The initial value problem for nonlinear evolution equations has been studied extensively and from many points of view over the last fifty years. To the contrary, initial-boundary value problems for these equations remain widely unexplored despite the fact that such problems arise naturally in applications. This talk is concerned with a new approach for the well-posedness of nonlinear initial-boundary value problems, which combines the linear solution formulae produced via the unified transform method of Fokas with suitably adapted harmonic analysis techniques. Concrete examples to be discussed include the nonlinear Schrödinger and Korteweg-de Vries equations, as well as a reaction-diffusion equation with power nonlinearity, formulated either on the half-line or on a finite interval.

The Kuramoto-Sivashinsky equation (KSE) is a highly chaotic dynamical system that arises in flame fronts, plasmas, crytral growth, and many other phenomena. Due to its lack of a maximum principle, the KSE is often studied as an analogue to the 3D Navier-Stokes equations (NSE). Much progress has been made on the 1D KSE since roughly 1984, but for the 2D KSE, even global well-posedness remains a major open question. In analogy with regularizations of the 3D NSE, we present modifications of the 2D KSE which allow for global well-posedness, while still retaiing many imporant features of the 2D KSE. However, as has been demonstrated recently by Kostianko, Titi, and Zelik, standard regularizations, that work well for Navier-Stokes, fail when applied to even the 1D KSE. Thus, we present entirely new types of modification for the 2D KSE. This talk will describe key ideas of the analysis, and also show many colorful movies of solutions.

Flutter is a self-excitation instability of an elastic structure surrounding fluid flow. Motivated by piezoelectric energy harvesting, we consider the large deflections of an inextensible cantilever. Mathematically, there is minimum rigorous analysis of this recent PDE model. For the large deflections of the cantilever, nonlinear restoring forces are present due to the inextensibility constraint (rather than local stretching).
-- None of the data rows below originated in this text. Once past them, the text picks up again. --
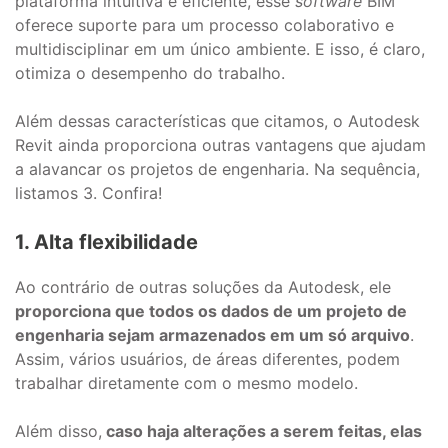
plataforma intuitiva e eficiente, esse
software
BIM
oferece suporte para um processo colaborativo e
multidisciplinar em um único ambiente. E isso, é claro,
otimiza o desempenho do trabalho.
Além dessas características que citamos, o Autodesk
Revit ainda proporciona outras vantagens que ajudam
a alavancar os projetos de engenharia. Na sequência,
listamos 3. Confira!
1. Alta flexibilidade
Ao contrário de outras soluções da Autodesk, ele
proporciona que todos os dados de um projeto de
engenharia sejam armazenados em um só arquivo
.
Assim, vários usuários, de áreas diferentes, podem
trabalhar diretamente com o mesmo modelo.
Além disso,
caso haja alterações a serem feitas, elas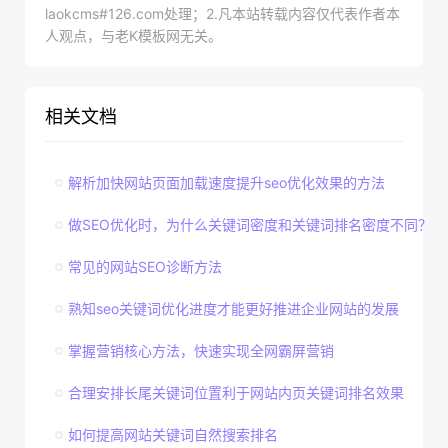
laokcms#126.com处理；2.凡本站转载内容仅代表作者本
人观点，与老K模板网无关。
相关文档
解析加快网站页面加载速度提升seo优化效果的方法
做SEO优化时，为什么关键词密度和关键词排名密度不同？
常见的网站SEO诊断方法
熟知seo关键词优化进度才能更好推进企业网站的发展
掌握营销核心方法，快速实现全网霸屏营销
合理安排长尾关键词位置利于网站内页关键词排名效果
如何提高网站关键词自然搜索排名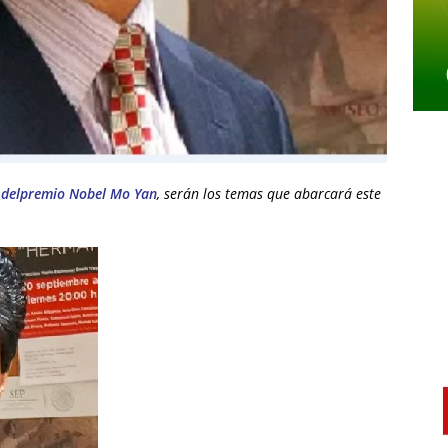
ra delpremio Nobel Mo Yan
, serán los temas que abarcará este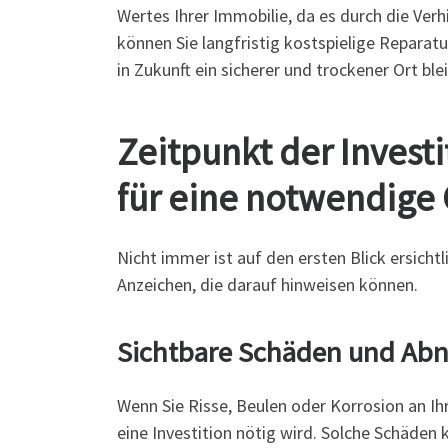
Wertes Ihrer Immobilie, da es durch die V
können Sie langfristig kostspielige Reparatu
in Zukunft ein sicherer und trockener Ort blei
Zeitpunkt der Invest
für eine notwendige
Nicht immer ist auf den ersten Blick ersicht
Anzeichen, die darauf hinweisen können.
Sichtbare Schäden und Ab
Wenn Sie Risse, Beulen oder Korrosion an Ih
eine Investition nötig wird. Solche Schäden 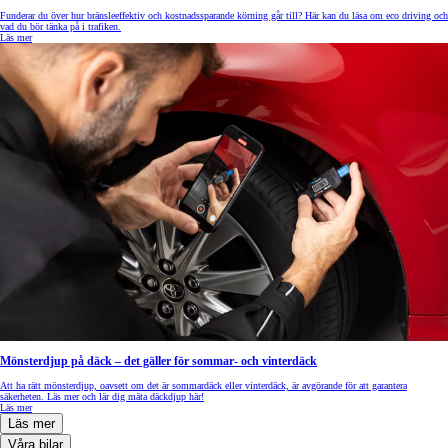
Funderar du över hur bränsleeffektiv och kostnadssparande körning går till? Här kan du läsa om eco driving och
vad du bör tänka på i trafiken.
Läs mer
Mönsterdjup på däck – det gäller för sommar- och vinterdäck
Att ha rätt mönsterdjup, oavsett om det är sommardäck eller vinterdäck, är avgörande för att garantera
säkerheten. Läs mer och lär dig mäta däckdjup här!
Läs mer
Läs mer
Våra bilar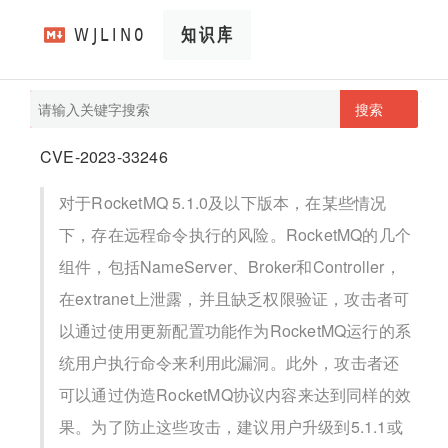
搜索
pathScan
wjlin0's blog
CVE-2023-33246
对于RocketMQ 5.1.0及以下版本，在某些情况
下，存在远程命令执行的风险。RocketMQ的几个
组件，包括NameServer、Broker和Controller，
在extranet上泄露，并且缺乏权限验证，攻击者可
以通过使用更新配置功能作为RocketMQ运行的系
统用户执行命令来利用此漏洞。此外，攻击者还
可以通过伪造RocketMQ协议内容来达到同样的效
果。为了防止这些攻击，建议用户升级到5.1.1或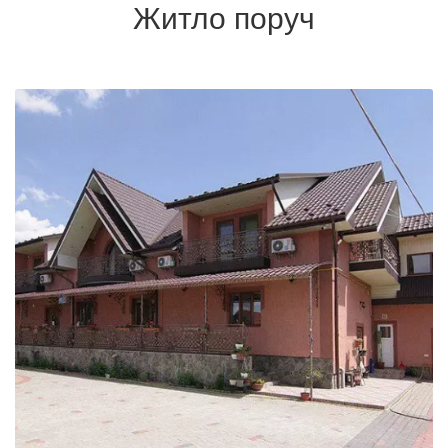
Житло поруч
This results both nonlinear stiffness and inertia terms which lead to quasilinear and nonlocal equations. To obtain existence of solutions, we utilize the Galerkin procedure with cantilever modes. Due to the nonlinearity, there is no natural weak formulation, and identifying weak limits requires additional compactness, forcing higher topologies for smooth data. The addition of strong (Kelvin-Voigt) structural damping is necessary in order to obtain any a-priori estimates when nonlocal inertia is included. Local existence of strong solutions for the full system is then obtained. Uniqueness follows from a novel decomposition of the dynamics.

In accurately simulating turbulent flows, two major difficulties arise before the simulation begins; namely the problem of determining the initial state of the flow, and the problem of estimating the parameters. Data assimilation helps to resolve the first problem by eliminating the need for complete knowledge of the initial state. It incorporates incoming data into the equations, driving the simulation to the correct solution. Recently, a promising new data assimilation algorithm (the AOT algorithm) has been proposed by Azouani, Olson, and Titi, which uses a feedback control term to incorporate observations at the PDE level. This talk is focused on using the AOT algorithm in the context of measurements devices which move in time, such as satellites or drones. We find that, in the context of the Allen Cahn equation, by moving the sampling points dynamically, we can greatly reduce the number of sampling points required, while achieving better accuracy.